** PROBLEM STATEMENT **
The answer must be an exact copy of the lines from the one holding "শব্দ গঠনের দ্বিতীয়" through the final line of the entries, and nothing else.
[[ DATA TO USE open ]]
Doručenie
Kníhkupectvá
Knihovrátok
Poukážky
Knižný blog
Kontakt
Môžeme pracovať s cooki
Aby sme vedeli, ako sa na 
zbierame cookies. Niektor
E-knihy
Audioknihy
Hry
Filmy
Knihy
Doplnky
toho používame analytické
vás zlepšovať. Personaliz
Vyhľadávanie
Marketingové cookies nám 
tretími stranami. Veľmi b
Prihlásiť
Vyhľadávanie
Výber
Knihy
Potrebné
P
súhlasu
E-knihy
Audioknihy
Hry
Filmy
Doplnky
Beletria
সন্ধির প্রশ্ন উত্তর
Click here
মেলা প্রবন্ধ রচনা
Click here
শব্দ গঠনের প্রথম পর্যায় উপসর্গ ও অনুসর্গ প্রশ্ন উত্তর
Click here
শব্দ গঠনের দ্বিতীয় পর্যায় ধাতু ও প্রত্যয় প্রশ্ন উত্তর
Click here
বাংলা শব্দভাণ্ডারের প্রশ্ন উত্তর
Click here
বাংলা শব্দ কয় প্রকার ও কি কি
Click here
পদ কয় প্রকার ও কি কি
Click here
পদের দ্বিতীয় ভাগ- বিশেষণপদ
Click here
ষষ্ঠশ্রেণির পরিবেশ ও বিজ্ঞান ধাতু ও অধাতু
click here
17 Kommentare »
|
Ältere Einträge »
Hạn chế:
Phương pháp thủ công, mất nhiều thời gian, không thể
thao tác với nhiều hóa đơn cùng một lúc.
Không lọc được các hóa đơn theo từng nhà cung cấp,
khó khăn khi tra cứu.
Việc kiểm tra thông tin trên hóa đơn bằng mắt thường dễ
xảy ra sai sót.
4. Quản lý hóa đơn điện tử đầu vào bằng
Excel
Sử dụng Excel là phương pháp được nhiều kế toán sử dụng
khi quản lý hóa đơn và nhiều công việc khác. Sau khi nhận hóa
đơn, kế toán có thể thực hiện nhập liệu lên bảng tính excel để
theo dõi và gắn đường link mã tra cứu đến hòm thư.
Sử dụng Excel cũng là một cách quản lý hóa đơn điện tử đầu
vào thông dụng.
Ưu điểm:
[[ DATA TO USE closed ]]
** EXERCISE ANSWER **
শব্দ গঠনের দ্বিতীয় পর্যায় ধাতু ও প্রত্যয় প্রশ্ন উত্তর
Click here
বাংলা শব্দভাণ্ডারের প্রশ্ন উত্তর
Click here
বাংলা শব্দ কয় প্রকার ও কি কি
Click here
পদ কয় প্রকার ও কি কি
Click here
পদের দ্বিতীয় ভাগ- বিশেষণপদ
Click here
ষষ্ঠশ্রেণির পরিবেশ ও বিজ্ঞান ধাতু ও অধাতু
click here
17 Kommentare »
|
Ältere Einträge »
Hạn chế:
Phương pháp thủ công, mất nhiều thời gian, không thể
thao tác với nhiều hóa đơn cùng một lúc.
Không lọc được các hóa đơn theo từng nhà cung cấp,
khó khăn khi tra cứu.
Việc kiểm tra thông tin trên hóa đơn bằng mắt thường dễ
xảy ra sai sót.
4. Quản lý hóa đơn điện tử đầu vào bằng
Excel
Sử dụng Excel là phương pháp được nhiều kế toán sử dụng
khi quản lý hóa đơn và nhiều công việc khác. Sau khi nhận hóa
đơn, kế toán có thể thực hiện nhập liệu lên bảng tính excel để
theo dõi và gắn đường link mã tra cứu đến hòm thư.
Sử dụng Excel cũng là một cách quản lý hóa đơn điện tử đầu
vào thông dụng.
Ưu điểm:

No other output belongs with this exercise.